Лишний человек на рандеву с историей
(Дм. Быков. Остромов, или Ученик чародея)
Лучшая характеристика. О чем бы ни писал Дмитрий Быков, он всегда пишет об одном и том же. О неизбежности социальной катастрофы, в которой придется жить интеллигенту. Катастрофа еще не наступила, но она грянет, грянет неизбежно. И что тогда делать интеллигенту, как существовать в условиях этой самой катастрофы? Однажды я попал в чрезвычайно странный дом на окраине Новгорода. Живет в этом доме математический лингвист. Время от времени, когда позовут, преподает в Сорбонне. Вообще же человек вполне безбытный. Ученый – он и есть ученый, что с него взять кроме учености, правда немалой. Так вот среди его книжных полок я заметил одну, целиком заставленную книгами Дмитрия Быкова. Я слегка удивился. Спросил. Он охотно пояснил. «Понимаете, – сказал он, – уже очень давно я живу с ощущением того, что все мои интересные, сложные занятия чрезвычайно хрупки; что в какой-то момент ко мне придут, выкинут все мои книги и тетради, возьмут за шкирку и пошлют скалывать лед, в лучшем случае… Вы меня понимаете?» Я был вынужден признать, что очень даже хорошо его понимаю и сочувствую, но помочь ничем не могу. «Ну вот, – продолжил мой собеседник, – и в какой-то момент я совершенно случайно взял книжку Быкова „Орфография”, начал читать и вдруг узнал все мои ощущения, воплощенные в художественной, если угодно, занимательной, приключенческой форме. Вот с этих пор я и покупаю все его книжки».

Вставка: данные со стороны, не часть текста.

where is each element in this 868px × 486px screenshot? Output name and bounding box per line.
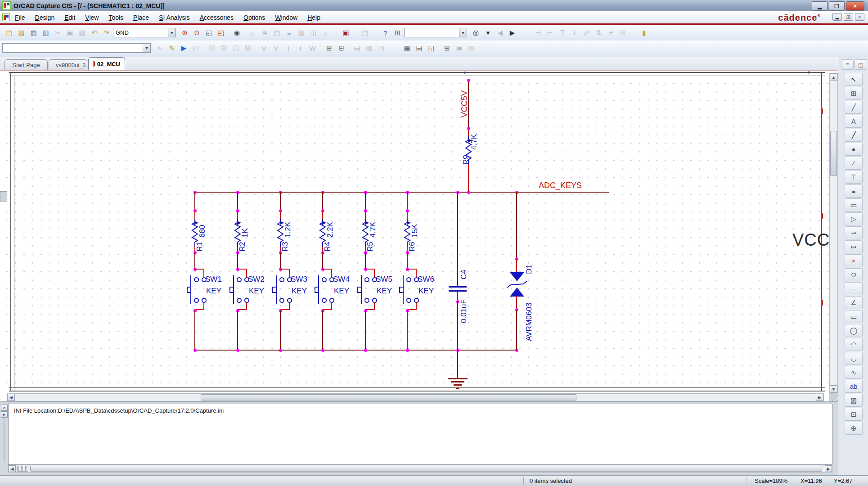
menu-si-analysis[interactable]: SI Analysis: [154, 14, 194, 21]
resistor-ref[interactable]: R3: [281, 242, 289, 252]
switch-value[interactable]: KEY: [249, 287, 264, 295]
canvas-h-scrollbar[interactable]: ◀ ▶: [7, 393, 824, 401]
menu-accessories[interactable]: Accessories: [195, 14, 238, 21]
place-hierarchical-port-icon[interactable]: ▷: [845, 212, 863, 225]
wire[interactable]: [407, 192, 408, 211]
log-h-scrollbar[interactable]: ◀ ▶: [8, 465, 832, 472]
wire[interactable]: [322, 211, 323, 219]
wire[interactable]: [194, 192, 195, 211]
current-marker-icon[interactable]: Ⓘ: [230, 43, 242, 54]
bom-icon[interactable]: ▥: [296, 27, 307, 38]
switch-value[interactable]: KEY: [292, 287, 307, 295]
capacitor-ref[interactable]: C4: [460, 270, 468, 279]
project-manager-icon[interactable]: ⊞: [392, 27, 403, 38]
print-icon[interactable]: ▥: [40, 27, 51, 38]
wire[interactable]: [365, 310, 366, 350]
combo-dropdown-icon[interactable]: ▾: [168, 28, 175, 37]
menu-view[interactable]: View: [80, 14, 103, 21]
switch-pin[interactable]: [322, 298, 327, 303]
grid-settings-icon[interactable]: ⊞: [617, 27, 629, 38]
capacitor-value[interactable]: 0.01uF: [460, 299, 468, 323]
wire[interactable]: [203, 269, 204, 277]
switch-ref[interactable]: SW4: [333, 275, 350, 283]
pane-splitter-notch[interactable]: [0, 191, 7, 202]
enable-bias-current-icon[interactable]: ⊟: [336, 43, 347, 54]
open-folder-icon[interactable]: ▨: [16, 27, 27, 38]
log-scroll-right-button[interactable]: ▶: [825, 465, 832, 472]
voltage-diff-probe-icon[interactable]: V: [270, 43, 282, 54]
window-list-icon[interactable]: ≡: [841, 59, 854, 70]
restore-button[interactable]: ❐: [829, 1, 845, 11]
view-results-icon[interactable]: ◫: [190, 43, 202, 54]
voltage-marker-icon[interactable]: Ⓥ: [206, 43, 217, 54]
search-icon[interactable]: ◎: [470, 27, 481, 38]
wire[interactable]: [407, 269, 417, 270]
filter-combobox[interactable]: ▾: [404, 28, 467, 37]
copy-icon[interactable]: ▣: [64, 27, 76, 38]
wire[interactable]: [194, 211, 195, 219]
align-left-icon[interactable]: ⊣: [532, 27, 544, 38]
wire[interactable]: [468, 164, 469, 192]
voltage-differential-marker-icon[interactable]: Ⓥ: [218, 43, 229, 54]
wire[interactable]: [407, 310, 408, 350]
menu-place[interactable]: Place: [128, 14, 154, 21]
wire[interactable]: [289, 269, 290, 277]
current-probe-icon[interactable]: I: [283, 43, 294, 54]
wire[interactable]: [237, 252, 238, 269]
wire[interactable]: [516, 259, 517, 272]
wire[interactable]: [416, 269, 417, 277]
switch-pin[interactable]: [364, 277, 369, 282]
simulation-profile-combobox[interactable]: ▾: [2, 43, 151, 53]
delete-row-icon[interactable]: ▣: [454, 43, 465, 54]
wire[interactable]: [203, 302, 204, 310]
close-log-icon[interactable]: ×: [1, 405, 8, 411]
resistor-ref[interactable]: R5: [366, 242, 374, 252]
drc-icon[interactable]: ▣: [340, 27, 351, 38]
wire[interactable]: [365, 192, 366, 211]
resistor-value[interactable]: 15K: [411, 224, 418, 238]
place-elliptical-arc-icon[interactable]: ◡: [845, 352, 863, 365]
wire[interactable]: [322, 310, 323, 350]
diode-ref[interactable]: D1: [525, 264, 533, 274]
switch-ref[interactable]: SW2: [248, 275, 265, 283]
resistor-value[interactable]: 1.2K: [284, 222, 292, 238]
run-simulation-icon[interactable]: ▶: [178, 43, 189, 54]
place-arc-icon[interactable]: ◠: [845, 338, 863, 351]
resistor-value[interactable]: 2.2K: [326, 222, 334, 238]
menu-design[interactable]: Design: [30, 14, 60, 21]
wire[interactable]: [374, 269, 375, 277]
wire[interactable]: [331, 269, 332, 277]
switch-ref[interactable]: SW1: [205, 275, 222, 283]
place-wire-icon[interactable]: ╱: [845, 101, 863, 114]
switch-pin[interactable]: [322, 277, 327, 282]
switch-pin[interactable]: [244, 298, 249, 303]
mdi-restore-button[interactable]: ◳: [844, 13, 853, 21]
place-line-icon[interactable]: ─: [845, 282, 863, 295]
schematic-canvas[interactable]: 32 VCC5V4.7KR9ADC_KEYS 680R1SW1KEY 1KR2S…: [0, 71, 838, 401]
cut-icon[interactable]: ✂: [52, 27, 63, 38]
place-ole-object-icon[interactable]: ⊡: [845, 408, 863, 421]
align-bottom-icon[interactable]: ⊥: [569, 27, 580, 38]
detach-palette-icon[interactable]: ◳: [855, 59, 867, 70]
switch-pin[interactable]: [194, 277, 199, 282]
place-junction-icon[interactable]: ●: [845, 143, 863, 156]
switch-pin[interactable]: [406, 277, 411, 282]
wire[interactable]: [331, 302, 332, 310]
switch-pin[interactable]: [406, 298, 411, 303]
combo-dropdown-icon[interactable]: ▾: [459, 28, 467, 37]
log-scroll-left-button[interactable]: ◀: [9, 465, 16, 472]
switch-pin[interactable]: [414, 298, 419, 303]
zoom-out-icon[interactable]: ⊖: [191, 27, 202, 38]
wire[interactable]: [407, 252, 408, 269]
wire[interactable]: [237, 211, 238, 219]
combo-dropdown-icon[interactable]: ▾: [143, 44, 150, 52]
zoom-all-icon[interactable]: ◰: [216, 27, 227, 38]
align-top-icon[interactable]: ⊤: [557, 27, 568, 38]
zoom-fit-icon[interactable]: ◱: [426, 43, 437, 54]
menu-options[interactable]: Options: [238, 14, 270, 21]
resistor-ref[interactable]: R1: [196, 242, 203, 252]
switch-pin[interactable]: [372, 298, 377, 303]
paste-icon[interactable]: ▧: [76, 27, 88, 38]
wire[interactable]: [289, 302, 290, 310]
place-ground-icon[interactable]: ≡: [845, 184, 863, 198]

В точку. Лучшая характеристика творчества одного из самых ярких современных писателей России.
Третье «О». Среди всех книг Дмитрия Быкова «Остромов, или Ученик чародея» занимает особое, особенное место. Во-первых, это – завершение трилогии. Третье «О». «Оправдание», «Орфография», «Остромов». Навершие. Причем, как это и свойственно настоящим барочным писателям – а Быков типичный барочный писатель, – трилогия его движется каким-то странным иррациональным зигзагом, от конца (тридцатые годы и современность – «Оправдание») к началу (революция – «Орфография») и в середину (двадцатые годы, НЭП и тридцатые – «Остромов»). Но не это важно в третьей (или во второй?) части трилогии. Важно то, что «Остромов» – откровенное, открытое, яростное оправдание «лишнего человека», написанное, что ни говори, человеком отнюдь не лишним, но деятельным, активным, влиятельным настолько, насколько вообще в современной России может быть влиятелен литератор. «Остромов» – гимн социальной нереализованности, умело, грамотно сделанный человеком, социально реализовавшимся на все сто процентов. Причем Быков с ходу отметает возможное объяснение, мол, его герой, Даниил Галицкий, потому лишний, что социальные условия не дают ему возможности стать необходимым; а вот как появятся условия для его социальной реализации, тут-то он и… Нет, нет, лишнесть Даниила Галицкого не то что принципиальная, она – природная, стихийная, естественная. Он не от мира сего. О чем, собственно говоря, Быков и пишет свой «самый» роман.